Hopkins Hopeful

Trey Hopkins will undoubtedly find success once playing football is no longer an option.

One of the more introspective players to come through UT's program over the last several years, Hopkins has a different outlook on life than a lot of his peers.

You won't find many 6-foot-4, 300-pound offensive linemen who even know what a clarinet is, much less, how to play one. But Hopkins is one of them.

He can also play the saxophone.

Before games, he's not listening to some base-infused hip-hop song. Rather he'll sit in front of his locker clearing his head to gospel music with The Bible in hand.

"This is a guy that ranked sixth out of 947 students as a senior at Galena Park (Texas) North Shore High School."

This is a guy that ranked sixth out of 947 students as a senior at Galena Park (Texas) North Shore High School.

Clearly he's going to find some avenue of success after his playing days are done. He just hopes that not for many moons to come.

Hopkins, who has been a fixture on Texas' line since his freshman season in 2010, hopes to hear his name called over the next two days. He's hearing late rounds, most likely "sixth or seventh, or even free agency."

The latter is fine too. He just wants the opportunity to prove himself.

"Right now I'm just relaxing and just trying not to get too stressed or worked up about it," said Hopkins, a two-time All-Big 12 selection. "At this point the way I look at it is everything that was in my control – like how I did at pro day, how coaches saw me, how I handled meetings – I did that to the best of my ability. Now it's up to other people."

If those other people – code for NFL front offices – are going to call his name it will likely be on Saturday when the NFL Draft wraps things up with rounds 4-7.

Though the time has passed for him to meet with any other teams face-to-face – he did meet with the likes of Cleveland and Cincinnati – Hopkins does have one last sales pitch.

"You are getting a reliable, dependable guy.

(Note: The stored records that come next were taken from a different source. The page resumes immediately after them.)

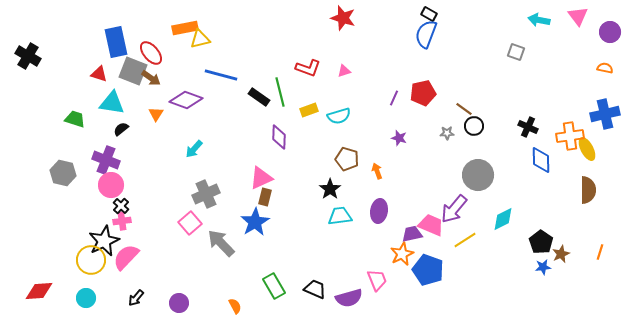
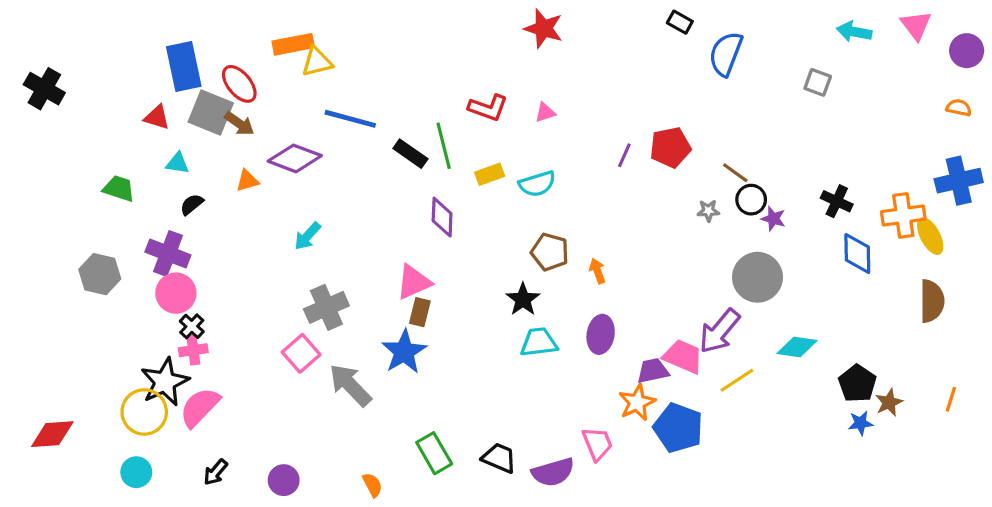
blue semicircle: (426, 34) -> (726, 54), moved
cyan triangle: (112, 103) -> (177, 163), size x0.6
orange triangle: (156, 114) -> (247, 181), turned 42
purple star: (399, 138) -> (773, 219), moved
cyan diamond: (503, 219) -> (797, 347), turned 35
red diamond: (39, 291) -> (52, 434), moved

I get the job done," he said. "I've been thrown in as a freshman and had to learn the concepts pretty fast. Going from tackle to playing guard the next year. Being the type of guy that when you need a job to get done, you can throw me in there and the job will get done."

Versatility is the name of his game. Hopkins started 28 games at left guard and 14 at right tackle as a Longhorn.

He surprised himself with a 32-inch vertical jump at Texas' pro day and proved he had some pop by benching 225 pounds 28 times, which would have been good enough to tie for 14th at the NFL Combine.

"I'm hearing a lot of people say they like my athleticism and the way I move," he said. "They say I have some pop."

"I'm hearing a lot of people say they like my athleticism and the way I move," he said. "They say I have some pop."

When jobs are on the line, as they are for NFL franchises' scouting departments, it's their job to present their superiors with all the ammunition necessary to either warrant a draft pick or to pass on a prospect. Sometimes that can lead to disheartening information.

For Hopkins, the knock on him has been his size, which he's gotten used to.

"I have been knocked about my size," he said. "I'm not the typical size you want a lineman to be at but seeing the way I move, and seeing how that correlates on the field, that has impressed some teams.

"It was definitely discouraging at the beginning. But it's something that's not in my control. It's not up to me. I just have to work with what I have and make sure that what I do have is as good as it can be."

Hopkins has been in Houston trying to perfect his craft since his pro day and remains hopeful that someone will call his name.

"I just want the chance to make the team, to make somebody's roster," he said. "It's crazy to think that my time at Texas went by so fast. It's a dream of being in this situation. You just realize how few people get this opportunity."